### [What you will do]
Pull every line containing "kemp" from the entries.

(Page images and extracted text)
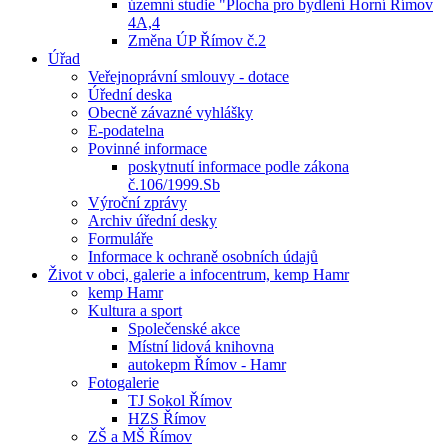
územní studie "Plocha pro bydlení Horní Římov
4A,4
Změna ÚP Římov č.2
Úřad
Veřejnoprávní smlouvy - dotace
Úřední deska
Obecně závazné vyhlášky
E-podatelna
Povinné informace
poskytnutí informace podle zákona
č.106/1999.Sb
Výroční zprávy
Archiv úřední desky
Formuláře
Informace k ochraně osobních údajů
Život v obci, galerie a infocentrum, kemp Hamr
kemp Hamr
Kultura a sport
Společenské akce
Místní lidová knihovna
autokepm Římov - Hamr
Fotogalerie
TJ Sokol Římov
HZS Římov
ZŠ a MŠ Římov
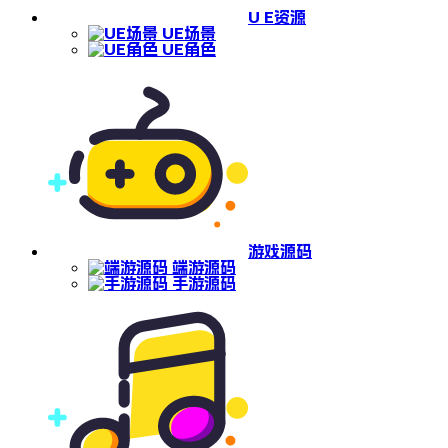
U E资源
UE场景
UE角色
游戏源码
端游源码
手游源码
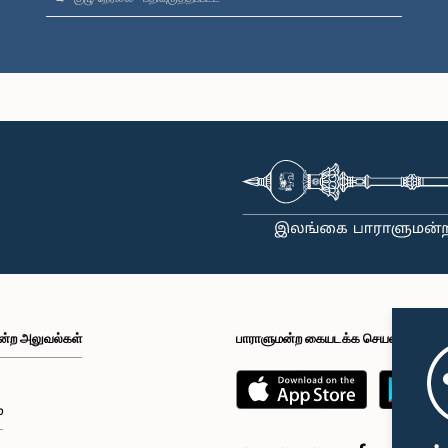
ன்ற அலுவல்கள்
பாராளுமன்ற கையடக்க செயலி
்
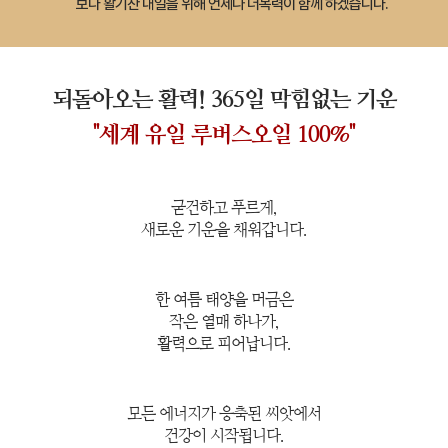
되돌아오는 활력! 365일 막힘없는 기운
"세계 유일 루버스오일 100%"
굳건하고 푸르게,
새로운 기운을 채워갑니다.
한 여름 태양을 머금은
작은 열매 하나가,
활력으로 피어납니다.
모든 에너지가 응축된 씨앗에서
건강이 시작됩니다.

### [Result]
Život v obci, galerie a infocentrum, kemp Hamr
kemp Hamr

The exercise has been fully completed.